BEGIN Supplied information

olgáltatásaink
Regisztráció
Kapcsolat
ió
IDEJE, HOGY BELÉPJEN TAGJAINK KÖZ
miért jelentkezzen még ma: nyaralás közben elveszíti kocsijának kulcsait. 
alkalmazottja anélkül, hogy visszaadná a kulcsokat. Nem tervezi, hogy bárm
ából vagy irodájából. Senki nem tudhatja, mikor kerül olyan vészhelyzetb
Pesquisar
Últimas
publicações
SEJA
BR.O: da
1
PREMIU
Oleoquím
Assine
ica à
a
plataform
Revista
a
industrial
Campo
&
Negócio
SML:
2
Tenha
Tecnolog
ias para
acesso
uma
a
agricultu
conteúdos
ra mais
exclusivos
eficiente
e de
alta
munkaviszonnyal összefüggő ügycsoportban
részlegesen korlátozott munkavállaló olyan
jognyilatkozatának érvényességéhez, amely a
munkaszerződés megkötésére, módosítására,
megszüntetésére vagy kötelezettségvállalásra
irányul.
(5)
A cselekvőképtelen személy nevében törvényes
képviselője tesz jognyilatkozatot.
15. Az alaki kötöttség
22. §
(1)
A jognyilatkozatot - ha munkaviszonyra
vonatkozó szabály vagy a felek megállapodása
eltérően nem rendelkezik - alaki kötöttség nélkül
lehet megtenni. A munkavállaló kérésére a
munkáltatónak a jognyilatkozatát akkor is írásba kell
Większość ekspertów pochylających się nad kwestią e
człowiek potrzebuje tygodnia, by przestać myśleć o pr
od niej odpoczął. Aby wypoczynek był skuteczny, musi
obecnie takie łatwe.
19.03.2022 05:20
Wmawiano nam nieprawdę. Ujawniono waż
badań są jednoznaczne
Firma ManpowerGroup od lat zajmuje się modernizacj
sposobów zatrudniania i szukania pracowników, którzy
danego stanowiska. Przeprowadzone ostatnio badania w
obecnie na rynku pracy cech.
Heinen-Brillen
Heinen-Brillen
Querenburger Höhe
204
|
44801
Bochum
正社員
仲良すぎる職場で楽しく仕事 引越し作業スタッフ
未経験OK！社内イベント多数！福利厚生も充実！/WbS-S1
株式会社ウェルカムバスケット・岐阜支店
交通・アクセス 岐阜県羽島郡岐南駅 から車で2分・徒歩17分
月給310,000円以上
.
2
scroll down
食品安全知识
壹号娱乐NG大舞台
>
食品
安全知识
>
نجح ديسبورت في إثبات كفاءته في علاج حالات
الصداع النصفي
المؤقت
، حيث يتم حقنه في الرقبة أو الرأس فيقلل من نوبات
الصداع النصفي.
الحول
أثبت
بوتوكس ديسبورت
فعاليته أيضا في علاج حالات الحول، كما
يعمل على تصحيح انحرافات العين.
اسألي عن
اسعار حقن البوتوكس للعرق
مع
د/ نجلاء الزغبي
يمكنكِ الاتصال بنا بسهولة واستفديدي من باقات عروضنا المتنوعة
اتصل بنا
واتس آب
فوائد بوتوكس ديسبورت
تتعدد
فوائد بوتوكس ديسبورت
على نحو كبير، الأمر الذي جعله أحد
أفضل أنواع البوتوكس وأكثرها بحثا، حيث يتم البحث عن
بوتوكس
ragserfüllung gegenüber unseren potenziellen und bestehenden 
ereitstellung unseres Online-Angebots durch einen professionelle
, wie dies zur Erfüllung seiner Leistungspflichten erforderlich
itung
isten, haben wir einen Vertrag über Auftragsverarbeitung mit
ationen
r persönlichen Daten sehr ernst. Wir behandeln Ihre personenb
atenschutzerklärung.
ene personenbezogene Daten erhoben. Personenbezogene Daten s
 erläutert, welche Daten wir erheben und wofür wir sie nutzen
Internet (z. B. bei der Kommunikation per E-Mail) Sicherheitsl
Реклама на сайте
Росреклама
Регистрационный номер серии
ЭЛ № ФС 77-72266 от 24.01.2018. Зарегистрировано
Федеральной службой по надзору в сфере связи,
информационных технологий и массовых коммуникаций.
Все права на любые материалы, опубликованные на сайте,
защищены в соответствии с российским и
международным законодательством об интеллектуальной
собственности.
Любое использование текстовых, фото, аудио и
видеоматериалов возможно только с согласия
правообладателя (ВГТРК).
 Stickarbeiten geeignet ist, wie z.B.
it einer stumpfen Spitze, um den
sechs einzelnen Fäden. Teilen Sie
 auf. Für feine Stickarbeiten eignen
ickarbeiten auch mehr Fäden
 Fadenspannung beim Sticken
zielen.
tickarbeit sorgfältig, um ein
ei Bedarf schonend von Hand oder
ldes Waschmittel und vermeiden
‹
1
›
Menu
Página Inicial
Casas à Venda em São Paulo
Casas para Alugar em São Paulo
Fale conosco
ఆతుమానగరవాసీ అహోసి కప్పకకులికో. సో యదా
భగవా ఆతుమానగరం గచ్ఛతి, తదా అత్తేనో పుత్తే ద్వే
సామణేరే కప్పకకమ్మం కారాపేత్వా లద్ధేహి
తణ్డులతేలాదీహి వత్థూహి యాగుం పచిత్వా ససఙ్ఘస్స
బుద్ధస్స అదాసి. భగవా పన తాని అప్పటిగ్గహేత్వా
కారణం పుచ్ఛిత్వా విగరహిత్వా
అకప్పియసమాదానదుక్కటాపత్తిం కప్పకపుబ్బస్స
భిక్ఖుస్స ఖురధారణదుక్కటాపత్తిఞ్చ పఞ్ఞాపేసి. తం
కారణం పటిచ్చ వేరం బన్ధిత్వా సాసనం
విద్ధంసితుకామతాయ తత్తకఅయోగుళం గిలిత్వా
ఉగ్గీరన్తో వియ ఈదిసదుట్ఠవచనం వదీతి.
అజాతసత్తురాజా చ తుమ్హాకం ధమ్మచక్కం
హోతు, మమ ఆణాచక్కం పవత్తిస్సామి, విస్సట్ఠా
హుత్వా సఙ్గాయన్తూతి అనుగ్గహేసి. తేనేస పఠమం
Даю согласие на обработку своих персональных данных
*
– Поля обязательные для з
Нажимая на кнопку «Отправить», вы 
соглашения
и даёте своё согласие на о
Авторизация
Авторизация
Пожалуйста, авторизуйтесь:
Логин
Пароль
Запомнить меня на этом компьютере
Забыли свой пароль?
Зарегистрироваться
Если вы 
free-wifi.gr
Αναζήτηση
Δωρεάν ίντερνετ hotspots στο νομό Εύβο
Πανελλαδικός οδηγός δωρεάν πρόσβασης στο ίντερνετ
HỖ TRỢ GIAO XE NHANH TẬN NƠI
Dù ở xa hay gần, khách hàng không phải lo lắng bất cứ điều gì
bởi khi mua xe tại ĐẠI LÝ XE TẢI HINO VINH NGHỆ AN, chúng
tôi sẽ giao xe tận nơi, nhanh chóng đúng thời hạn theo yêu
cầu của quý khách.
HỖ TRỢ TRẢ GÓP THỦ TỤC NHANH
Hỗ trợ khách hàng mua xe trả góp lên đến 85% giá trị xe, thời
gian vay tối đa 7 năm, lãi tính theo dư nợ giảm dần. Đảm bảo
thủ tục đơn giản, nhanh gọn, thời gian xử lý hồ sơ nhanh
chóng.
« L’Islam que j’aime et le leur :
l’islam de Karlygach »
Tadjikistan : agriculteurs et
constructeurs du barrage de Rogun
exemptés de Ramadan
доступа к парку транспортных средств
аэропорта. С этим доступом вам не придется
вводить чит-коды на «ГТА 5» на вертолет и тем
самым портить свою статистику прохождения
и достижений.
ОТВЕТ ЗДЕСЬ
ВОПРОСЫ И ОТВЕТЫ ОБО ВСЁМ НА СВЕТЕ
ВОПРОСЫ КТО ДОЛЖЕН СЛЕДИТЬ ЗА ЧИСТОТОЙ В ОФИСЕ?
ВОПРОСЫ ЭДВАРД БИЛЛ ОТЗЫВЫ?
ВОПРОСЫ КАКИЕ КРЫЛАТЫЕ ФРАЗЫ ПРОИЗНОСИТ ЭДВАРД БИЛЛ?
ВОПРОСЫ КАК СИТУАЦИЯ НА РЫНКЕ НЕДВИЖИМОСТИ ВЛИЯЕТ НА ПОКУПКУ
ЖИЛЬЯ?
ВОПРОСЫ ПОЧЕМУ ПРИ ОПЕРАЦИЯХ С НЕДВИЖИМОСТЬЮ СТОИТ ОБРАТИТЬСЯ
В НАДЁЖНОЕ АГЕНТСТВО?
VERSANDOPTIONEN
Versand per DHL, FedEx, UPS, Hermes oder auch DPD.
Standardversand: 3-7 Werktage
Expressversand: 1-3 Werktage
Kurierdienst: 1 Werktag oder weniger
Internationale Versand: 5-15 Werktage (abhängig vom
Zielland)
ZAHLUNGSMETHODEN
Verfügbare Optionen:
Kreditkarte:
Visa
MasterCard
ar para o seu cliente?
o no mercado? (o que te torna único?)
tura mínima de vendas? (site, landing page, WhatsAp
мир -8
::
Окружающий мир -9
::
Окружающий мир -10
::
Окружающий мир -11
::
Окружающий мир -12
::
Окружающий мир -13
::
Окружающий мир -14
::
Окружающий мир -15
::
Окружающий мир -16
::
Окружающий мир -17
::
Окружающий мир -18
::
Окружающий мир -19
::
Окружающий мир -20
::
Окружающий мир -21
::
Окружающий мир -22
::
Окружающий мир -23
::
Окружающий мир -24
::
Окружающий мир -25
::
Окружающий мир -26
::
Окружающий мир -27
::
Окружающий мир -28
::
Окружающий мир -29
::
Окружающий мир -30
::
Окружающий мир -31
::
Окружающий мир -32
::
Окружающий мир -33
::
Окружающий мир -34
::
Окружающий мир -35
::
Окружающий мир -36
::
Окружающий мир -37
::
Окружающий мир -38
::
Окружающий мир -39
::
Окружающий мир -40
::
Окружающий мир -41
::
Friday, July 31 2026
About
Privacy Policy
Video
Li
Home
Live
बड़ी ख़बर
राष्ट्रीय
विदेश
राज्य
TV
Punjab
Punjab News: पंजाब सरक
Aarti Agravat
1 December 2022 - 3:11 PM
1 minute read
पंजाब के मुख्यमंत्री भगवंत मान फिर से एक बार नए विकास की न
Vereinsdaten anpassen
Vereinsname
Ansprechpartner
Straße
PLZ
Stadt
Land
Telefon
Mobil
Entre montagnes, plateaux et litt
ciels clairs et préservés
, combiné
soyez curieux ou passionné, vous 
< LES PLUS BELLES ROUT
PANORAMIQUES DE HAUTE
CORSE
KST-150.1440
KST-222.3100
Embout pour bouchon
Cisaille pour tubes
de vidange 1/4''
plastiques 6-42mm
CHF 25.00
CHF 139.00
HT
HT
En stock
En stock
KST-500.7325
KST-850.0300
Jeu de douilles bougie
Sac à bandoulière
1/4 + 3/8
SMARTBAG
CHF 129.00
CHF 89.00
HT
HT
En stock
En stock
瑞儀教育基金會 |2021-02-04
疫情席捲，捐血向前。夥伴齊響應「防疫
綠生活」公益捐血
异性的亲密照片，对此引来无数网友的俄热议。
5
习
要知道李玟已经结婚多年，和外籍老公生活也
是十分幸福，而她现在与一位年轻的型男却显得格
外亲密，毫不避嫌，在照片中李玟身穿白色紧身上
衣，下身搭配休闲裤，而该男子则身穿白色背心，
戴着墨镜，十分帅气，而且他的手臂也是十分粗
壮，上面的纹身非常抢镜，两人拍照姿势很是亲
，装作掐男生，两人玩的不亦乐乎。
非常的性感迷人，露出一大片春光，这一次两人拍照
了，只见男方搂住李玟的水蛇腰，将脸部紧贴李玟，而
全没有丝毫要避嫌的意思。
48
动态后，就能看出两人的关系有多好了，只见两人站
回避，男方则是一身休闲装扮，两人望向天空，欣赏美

END Supplied information

- _Exercise brief_
Respond with a number only: how many lines in the material contain the string "para"?

- _Answer to this task_
3